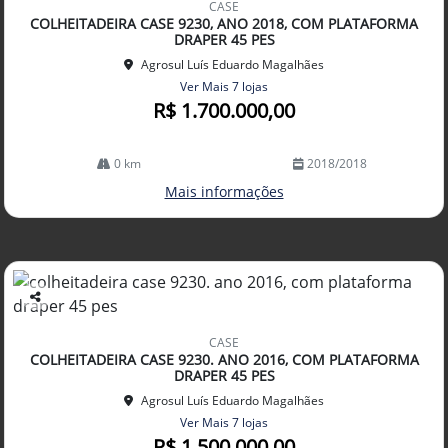
CASE
arti
COLHEITADEIRA CASE 9230, ANO 2018, COM PLATAFORMA
lhe
DRAPER 45 PES
Agrosul Luís Eduardo Magalhães
Ver Mais 7 lojas
R$ 1.700.000,00
0 km
2018/2018
Mais informações
Co
mp
CASE
arti
COLHEITADEIRA CASE 9230. ANO 2016, COM PLATAFORMA
lhe
DRAPER 45 PES
Agrosul Luís Eduardo Magalhães
Ver Mais 7 lojas
R$ 1.500.000,00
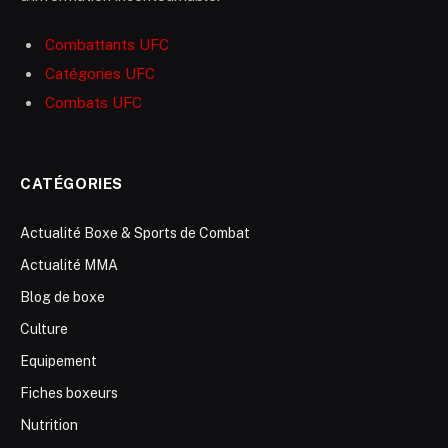
Combattants UFC
Catégories UFC
Combats UFC
CATÉGORIES
Actualité Boxe & Sports de Combat
Actualité MMA
Blog de boxe
Culture
Equipement
Fiches boxeurs
Nutrition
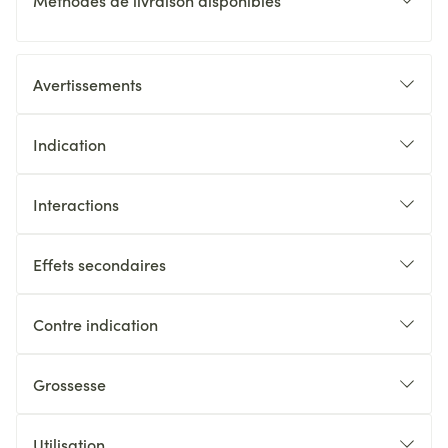
Méthodes de livraison disponibles
Avertissements
Indication
Interactions
Effets secondaires
Contre indication
Grossesse
Utilisation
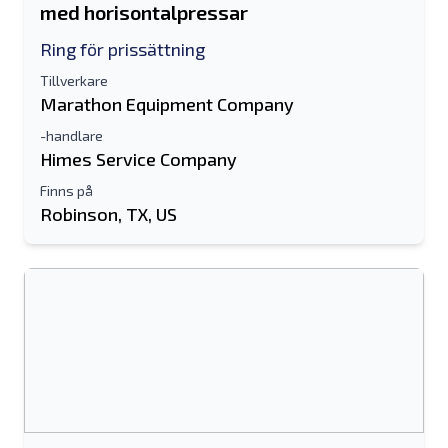
med horisontalpressar
Ring för prissättning
Tillverkare
Marathon Equipment Company
-handlare
Himes Service Company
Skicka till en vän
Finns på
Robinson, TX, US
Antingen e-postadress eller fält för
mobilnummer krävs
Send a Message
Skicka annons till e-post
Fullständiga namn
Textlista till mobil enhet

- - - - - - -

▶ [Your goal]:
The images are to be left out; every line above should be set down exactly.

▶ [Solved exercise]:
CASE
arti
COLHEITADEIRA CASE 9230, ANO 2018, COM PLATAFORMA
lhe
DRAPER 45 PES
Agrosul Luís Eduardo Magalhães
Ver Mais 7 lojas
R$ 1.700.000,00
0 km
2018/2018
Mais informações
Co
mp
CASE
arti
COLHEITADEIRA CASE 9230. ANO 2016, COM PLATAFORMA
lhe
DRAPER 45 PES
Agrosul Luís Eduardo Magalhães
Ver Mais 7 lojas
R$ 1.500.000,00
Combattants UFC
Catégories UFC
Combats UFC
CATÉGORIES
Actualité Boxe & Sports de Combat
Actualité MMA
Blog de boxe
Culture
Equipement
Fiches boxeurs
Nutrition
Méthodes de livraison disponibles
Avertissements
Indication
Interactions
Effets secondaires
Contre indication
Grossesse
Utilisation
med horisontalpressar
Ring för prissättning
Tillverkare
Marathon Equipment Company
-handlare
Himes Service Company
Skicka till en vän
Finns på
Robinson, TX, US
Antingen e-postadress eller fält för
mobilnummer krävs
Send a Message
Skicka annons till e-post
Fullständiga namn
Textlista till mobil enhet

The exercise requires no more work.